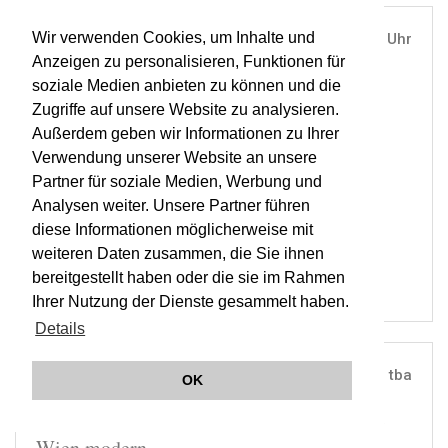
Wir verwenden Cookies, um Inhalte und
TUE, 16. OCT 2012
19:30 Uhr
Anzeigen zu personalisieren, Funktionen für
MUSIKVEREIN, WIEN |
VIENNA
soziale Medien anbieten zu können und die
Wagner & Liszt (1. Konzert im Zyklus
Zugriffe auf unsere Website zu analysieren.
Musikverein)
Außerdem geben wir Informationen zu Ihrer
Verwendung unserer Website an unsere
Partner für soziale Medien, Werbung und
ORCHESTER WIENER AKADEMIE
Analysen weiter. Unsere Partner führen
MARTIN HASELBÖCK
diese Informationen möglicherweise mit
OWA
weiteren Daten zusammen, die Sie ihnen
bereitgestellt haben oder die sie im Rahmen
Ihrer Nutzung der Dienste gesammelt haben.
Details
THU, 15. NOV 2012
tba
OK
UNIVERSITÄTSKIRCHE ST. URSULA, WIEN |
VIENNA
Wien modern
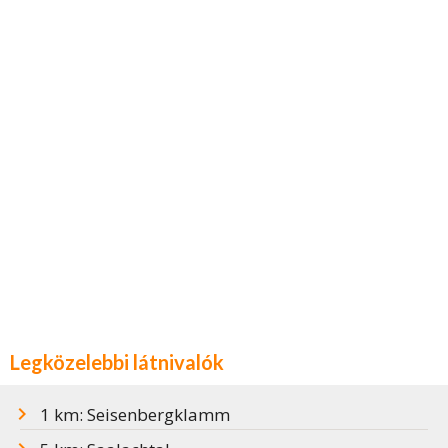
Legközelebbi látnivalók
1 km: Seisenbergklamm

===

*What to work on*. Show every line of the data that includes the string "Ihrer".

*Written answer*.
Außerdem geben wir Informationen zu Ihrer
Ihrer Nutzung der Dienste gesammelt haben.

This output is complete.